Symptoms of Ewing sarcoma

Ewing sarcoma is a relatively common tumor disease in clinical practice. Although it is common and affects a wide range of people, it is unfamiliar to ordinary people. When patients are facing the disease, in order to get better treatment results, in addition to following the doctor's instructions, they also need to have a detailed understanding of the disease. Let's take a look at the symptoms of Ewing sarcoma and its types.

Ewing sarcoma (ES) of bone is a poorly differentiated malignant tumor of small round cells. It accounts for 6% to 8% of all primary bone tumors and is the most common malignant primary bone tumor in children and adolescents. Pain and swelling are the most common early symptoms, followed by nerve damage such as nerve roots and spinal cord. Some patients have low fever, significantly increased serum high-density lipoprotein cholesterol and erythrocyte sedimentation rate, sometimes accompanied by increased white blood cell count and anemia. The lesion may produce a large soft tissue mass. A biopsy is required for diagnosis. Imaging evaluation includes detailed anatomical location, soft tissue invasion, extent of spinal canal invasion, and distant metastasis. The CAL staging system has been established based on these tumor and surgical factors. ES is mainly distributed in non-spinal structures, and spinal involvement is rare. The incidence rate is 3.5% to 5%.

Introduction

Ewing's sarcoma of bone is a malignant bone tumor that originates from mesenchymal cells of the bone marrow and is characterized by small round cells containing glycogen. The most common age group is children; the most common sites of occurrence are the femur, tibia, fibula, ilium and scapula. Ewing sarcoma is a rare malignant bone tumor, accounting for 7% of malignant bone tumors. It is common in adolescents aged 10 to 25 years old. It is rare in those under 5 years old or over 30 years old. The male to female ratio is approximately (2.0 to 2.5):1. The tumor is highly malignant, develops rapidly, and has a very poor prognosis. The disease can occur in any part of the skeleton, but the long bones of the limbs are the most common site, followed by the epiphysis. The femur, humerus, tibia, fibula and ilium are the most common bones affected, but the ribs, scapula, spine and skull can also be affected.

type

(1) Osteolytic type: bone destruction is the main feature, with a small amount of periosteal new bone or small spicule bone formation.

(2) Sclerotic type: Bone hyperplasia and sclerosis occur in the tumor area, and a large amount of needle-shaped and periosteal new bone appears outside the cortical bone. Bone destruction is difficult to observe, or only a small amount of bone destruction is visible.
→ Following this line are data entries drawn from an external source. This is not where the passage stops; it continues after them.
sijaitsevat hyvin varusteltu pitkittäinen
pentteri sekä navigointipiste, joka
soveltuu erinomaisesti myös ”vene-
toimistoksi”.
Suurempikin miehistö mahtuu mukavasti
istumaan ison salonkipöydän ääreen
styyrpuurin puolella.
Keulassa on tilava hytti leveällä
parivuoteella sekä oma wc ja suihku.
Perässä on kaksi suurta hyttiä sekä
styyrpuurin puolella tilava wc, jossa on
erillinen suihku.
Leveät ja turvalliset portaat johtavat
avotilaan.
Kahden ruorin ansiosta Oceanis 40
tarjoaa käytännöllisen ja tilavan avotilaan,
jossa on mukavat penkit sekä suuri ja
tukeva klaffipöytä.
(3) Mixed type: bone destruction and periosteal hyperplasia are basically equal in amount.

Clinical manifestations

symptom

1. Pain and swelling are the most common symptoms. Often, the pain has gradually intensified and become persistent in the period before admission to the hospital, with obvious local swelling or a lump that can be felt.

2. Inflammatory response manifests itself in rapid tumor growth with a wide reaction area, a large number of new blood vessels, and signs of inflammatory response such as redness, swelling, and heat.
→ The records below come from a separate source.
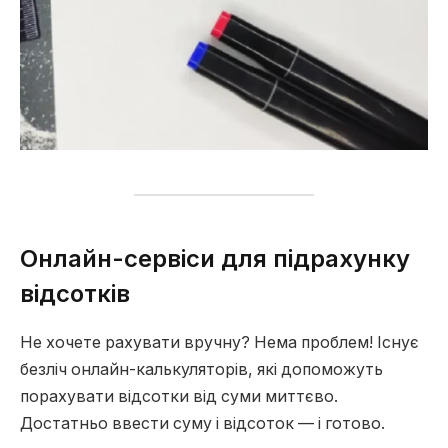
Онлайн-сервіси для підрахунку
відсотків
Не хочете рахувати вручну? Нема проблем! Існує
безліч онлайн-калькуляторів, які допоможуть
порахувати відсотки від суми миттєво.
Достатньо ввести суму і відсоток — і готово.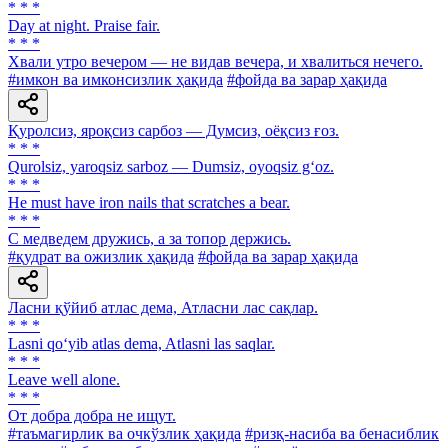
* * *
Day at night. Praise fair.
* * *
Хвали утро вечером — не видав вечера, и хвалиться нечего.
#имкон ва имконсизлик ҳақида
#фойда ва зарар ҳақида
Қуролсиз, яроқсиз сарбоз — Думсиз, оёқсиз ғоз.
* * *
Qurolsiz, yaroqsiz sarboz — Dumsiz, oyoqsiz g‘oz.
* * *
Не must have iron nails that scratches a bear.
* * *
С медведем дружись, а за топор держись.
#қудрат ва ожизлик ҳақида
#фойда ва зарар ҳақида
Ласни қўйиб атлас дема, Атласни лас сақлар.
* * *
Lasni qo‘yib atlas dema, Atlasni las saqlar.
* * *
Leave well alone.
* * *
От добра добра не ищут.
#таъмагирлик ва очкўзлик ҳақида
#ризқ-насиба ва бенасиблик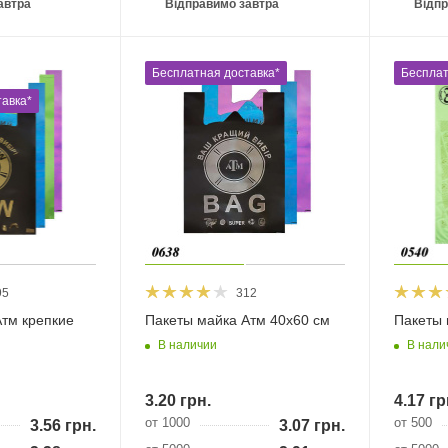
автра
Відправимо завтра
Відпр
Бесплатная доставка*
Бесплат
авка*
95
312
Атм крепкие
Пакеты майка Атм 40х60 см
Пакеты 
В наличии
В нали
3.20
грн.
4.17
гр
от 1000
от 500
3.56
грн.
3.07
грн.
3. Fractures Ewing sarcoma lesions of the main weight-bearing bones may cause pathological fractures.

4. Systemic symptoms may include moderate fever, weakness, weight loss, anemia and lethargy. It may also metastasize to the lungs early and lead to death.

The location of the tumor may also cause other symptoms. For example, lesions located at the lower end of the femur may affect the function of the knee joint and cause repeated joint effusion; lesions located at the ribs may cause pleural effusion, etc.

Signs

1. There is local tenderness, increased skin temperature, and dilated veins on the surface of the tumor.

2. Tumors that invade soft tissue often form soft, large masses.

3. Tumors occurring in the ribs are often accompanied by pleural effusion. Tumors occurring in the sacrum or pelvis may cause a series of neurological symptoms due to invasion of the sacral plexus. Tumors occurring in the pelvis may be very large and easily extend to the lower limbs. If the tumor is close to the end of the joint, it may cause limited joint movement and may be accompanied by joint effusion.